China tests world’s first solar expressway

  • Beijing is billing the project as the world’s first photovoltaic highway
World

BEIJING – China on Thursday opened a 1-km section of the world’s first solar expressway for testing.

Solar panels are laid beneath part of a ring road surrounding Jinan, capital city of Shandong Province in east China, according to Xinhua.

The road surface is made of a transparent, weight-bearing material that allows sunlight to penetrate.

The panels, covering 5,875 square meters, can generate 1 million kwh of power in a year, enough to meet the everyday demand of around 800 households, according to Qilu Transportation Development Group, the project developer.

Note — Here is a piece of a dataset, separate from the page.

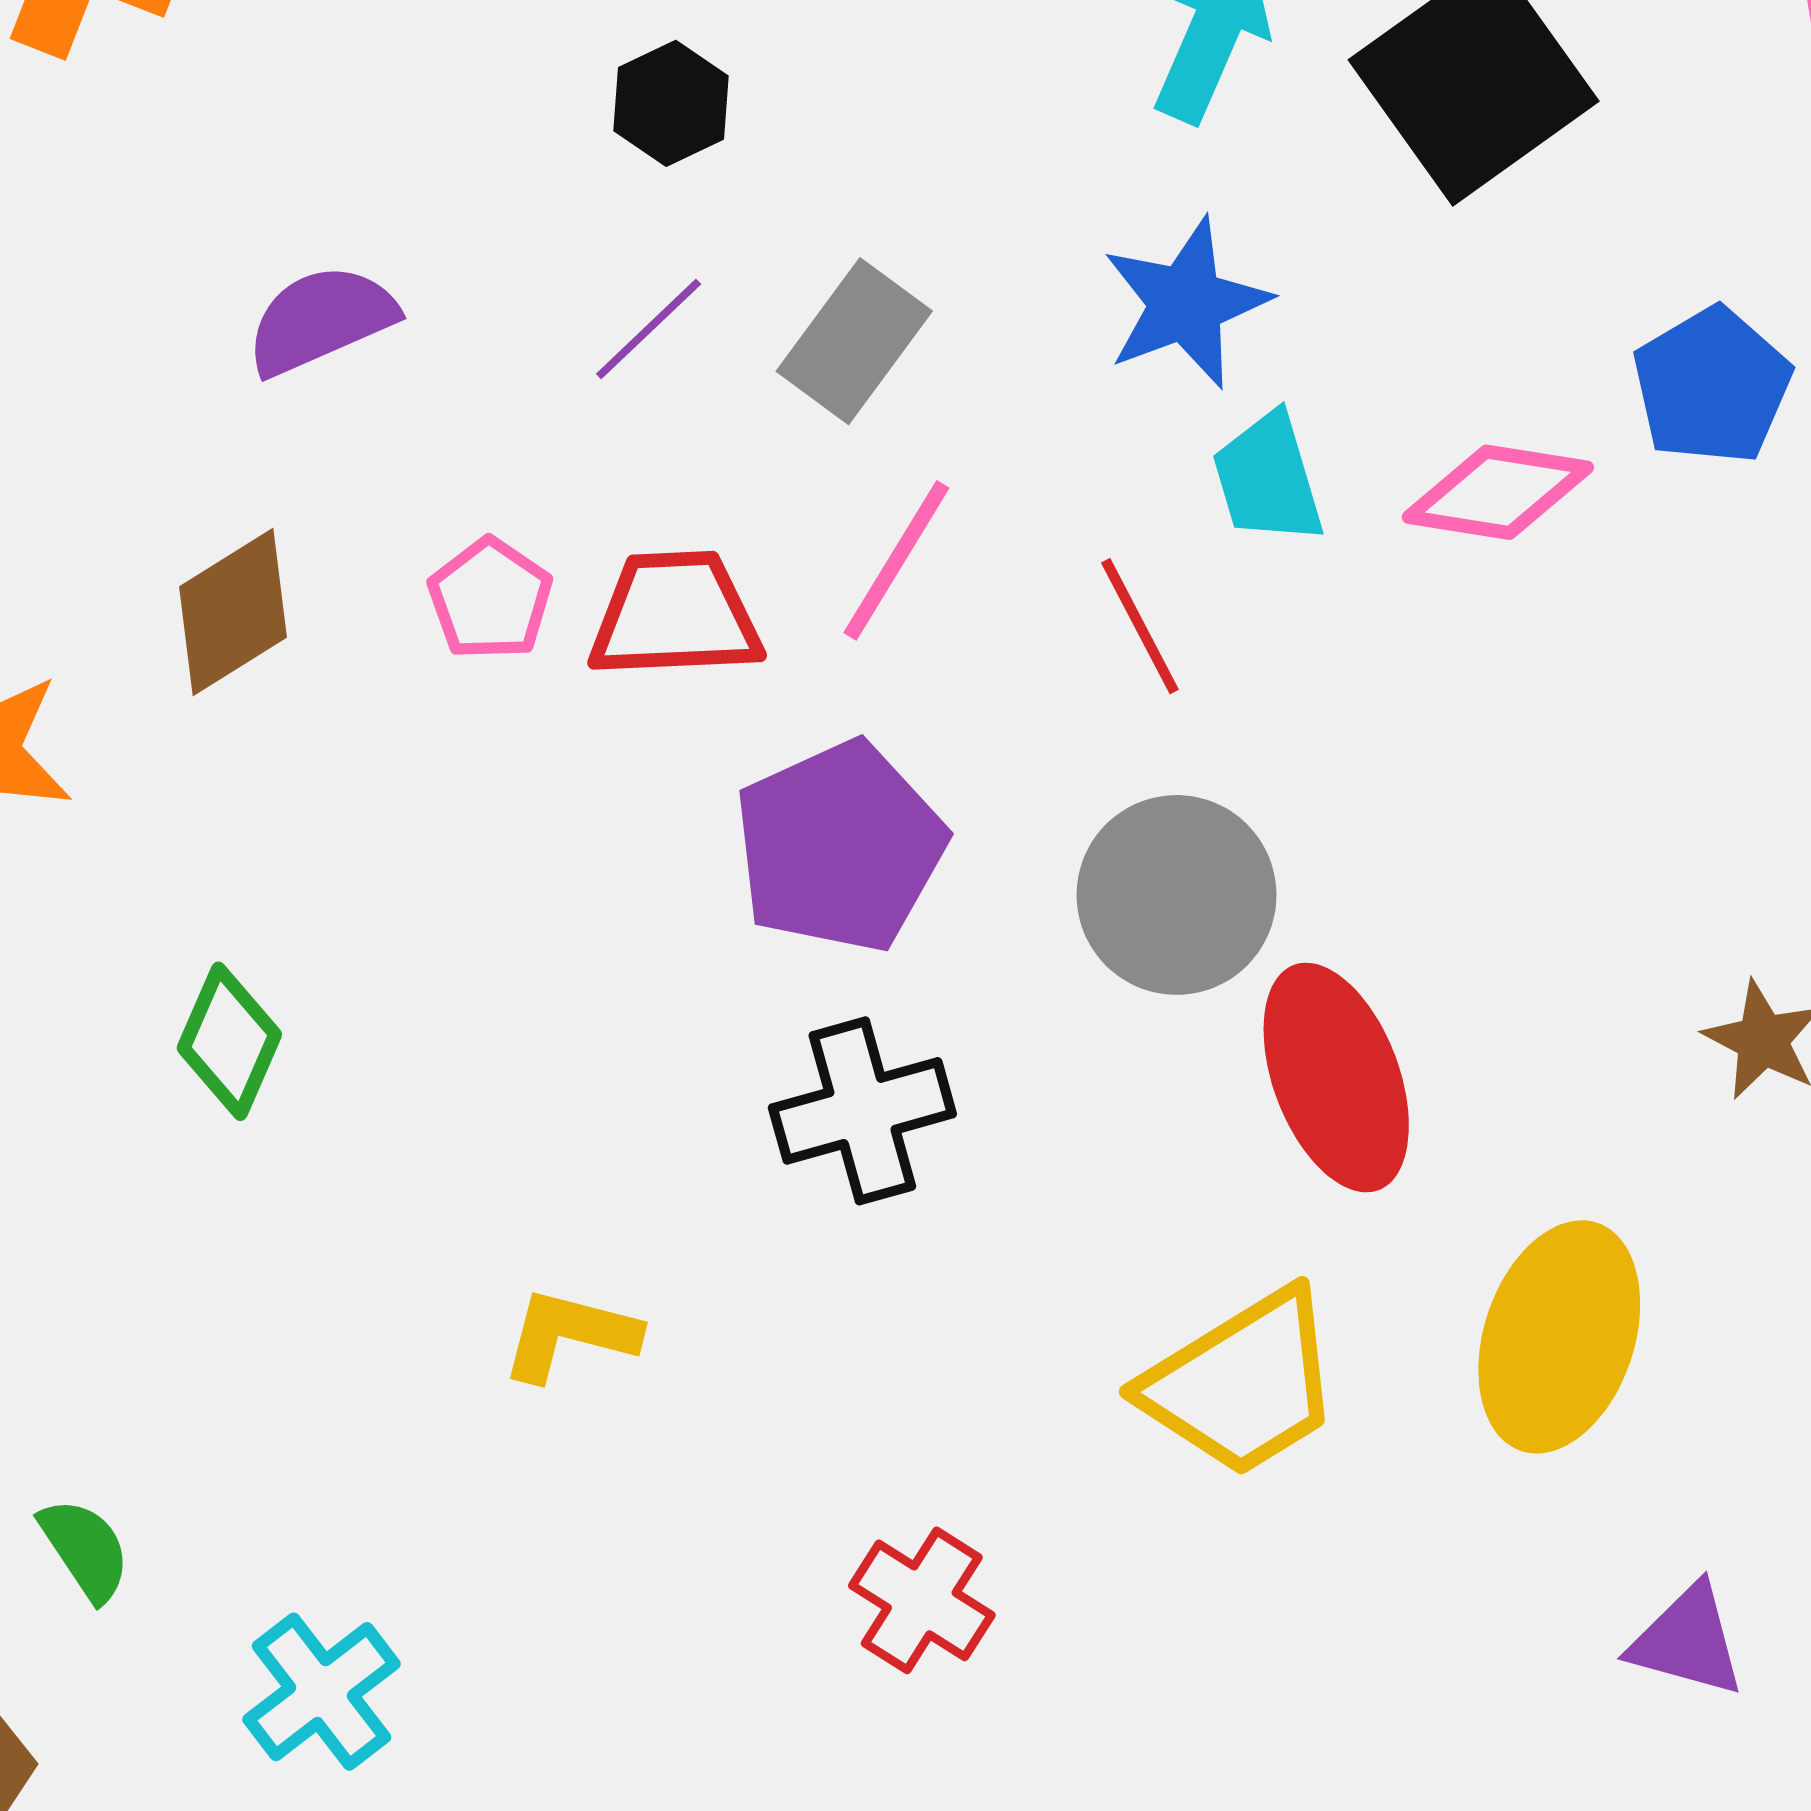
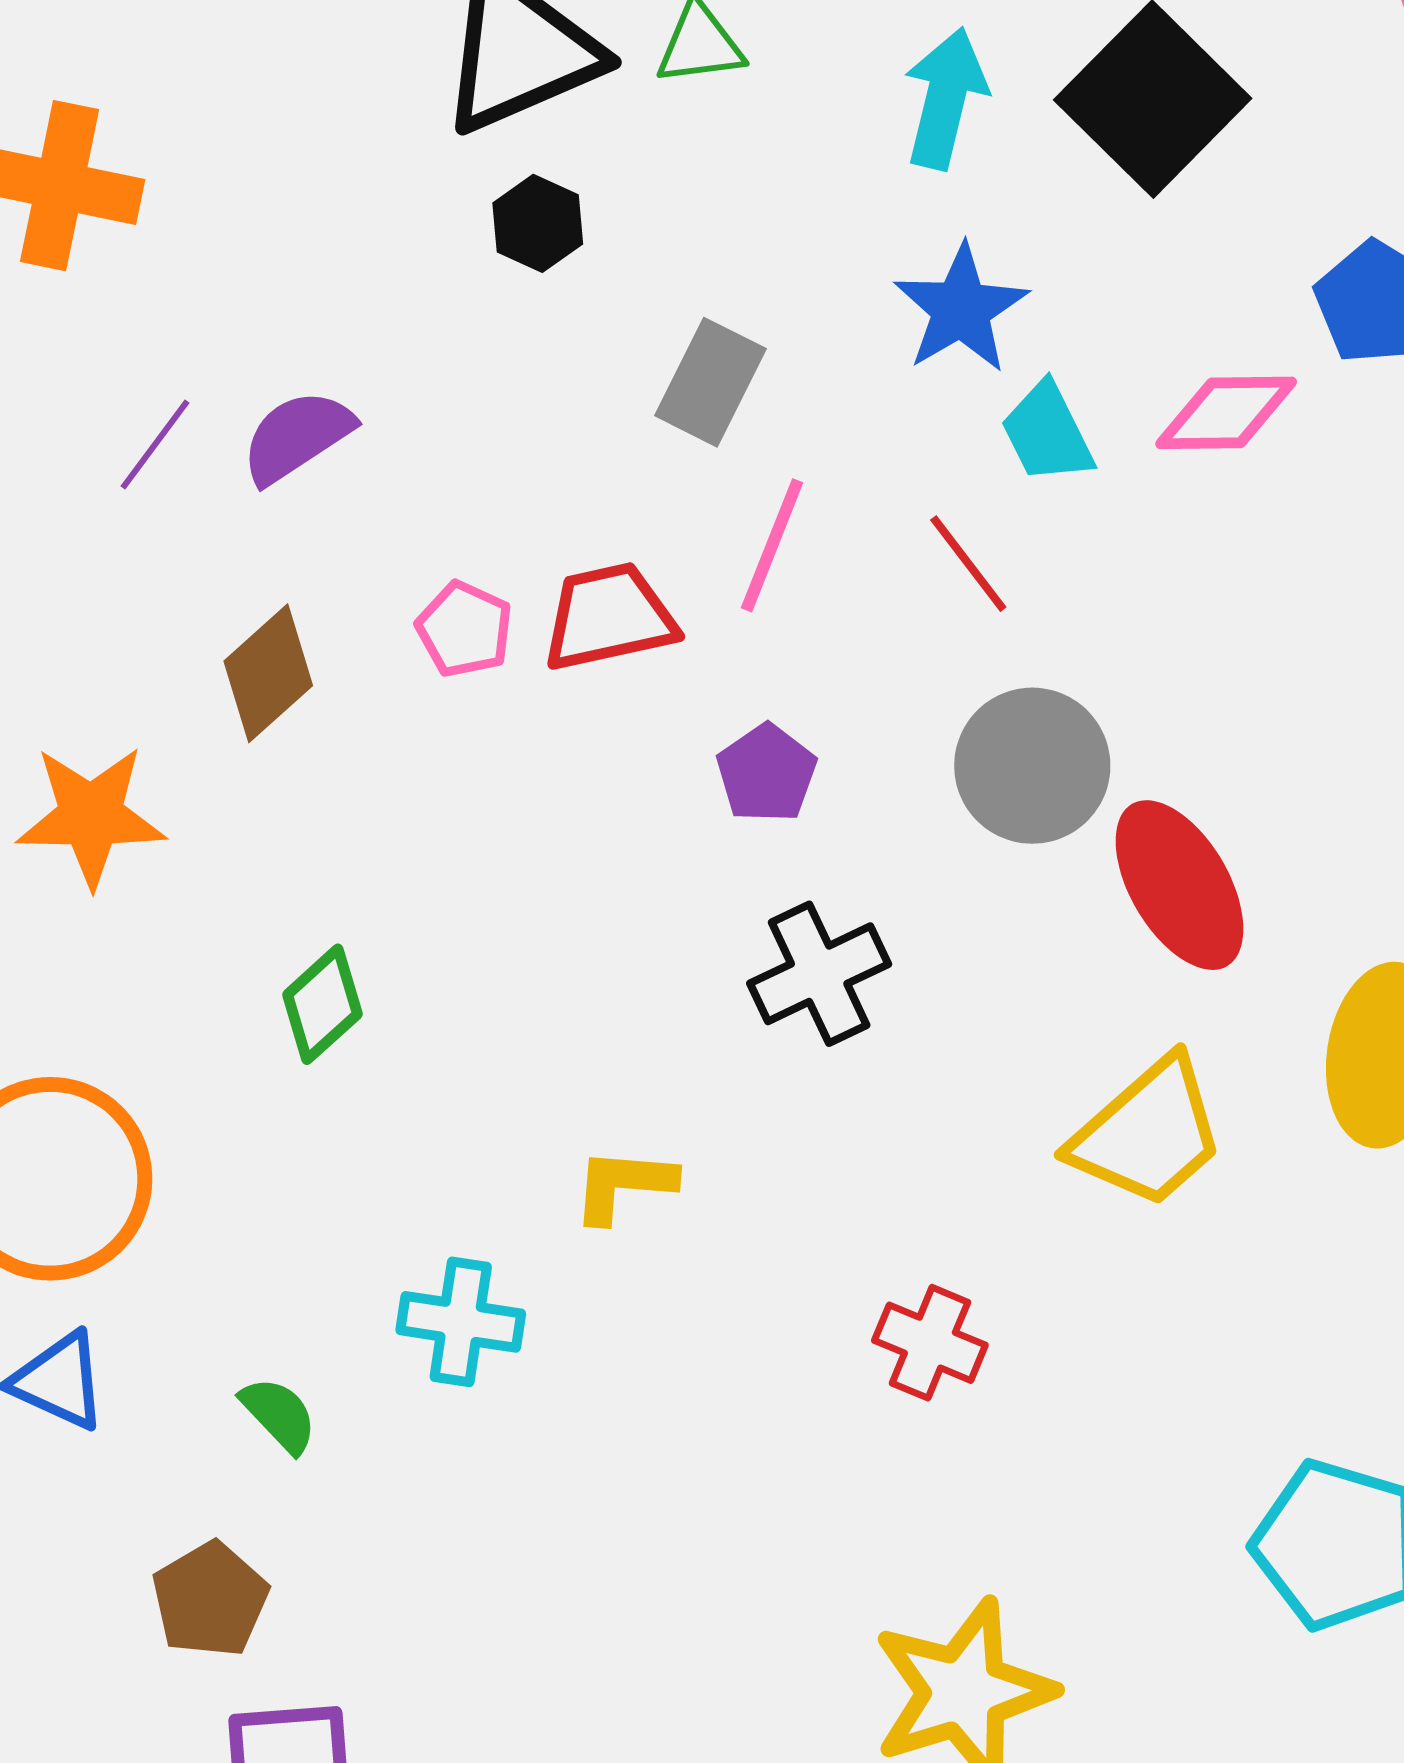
purple line: (649, 329) -> (155, 444), moved
purple pentagon: (840, 847) -> (766, 773), size x0.6
green diamond: (229, 1041) -> (322, 1004), turned 34
cyan cross: (321, 1692) -> (461, 1322), moved, turned -34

“The project will save the space for building solar farms and shorten the transmission distance,” said Xu Chunfu, the group’s chairman.

China flips the switch on world’s first Panda Power Plant

Electricity produced by the test section will be used to power highway lights, signboards, surveillance cameras, tunnel and toll gate facilities. Surplus power will be supplied to the state grid, Xu added.

Future functions to be developed include mobile charging for electric vehicles and providing internet connection. Xu however did not reveal the cost but said it was half of similar projects in foreign countries.

“With the development of solar power in China, the cost can be further reduced,” he said.

Project designer Zhang Hongchao, in an interview with CCTV cited by Quartz, said the road can handle 10 times more pressure than normal asphalt roads.

China leads the world in solar power development. Its annual increase of new installed generation capacity has been the largest in the world since 2013. As of the end of September, China’s installed photovoltaic capacity hit 120 gigawatts.

Beijing is billing the project as the world’s first photovoltaic highway.

In late 2016, a village in France opened what it claimed was the world’s first solar-panel road, running for about the same length as China’s new stretch though covering about half the area. In 2014, the Netherlands built a bike path embedded with solar panels.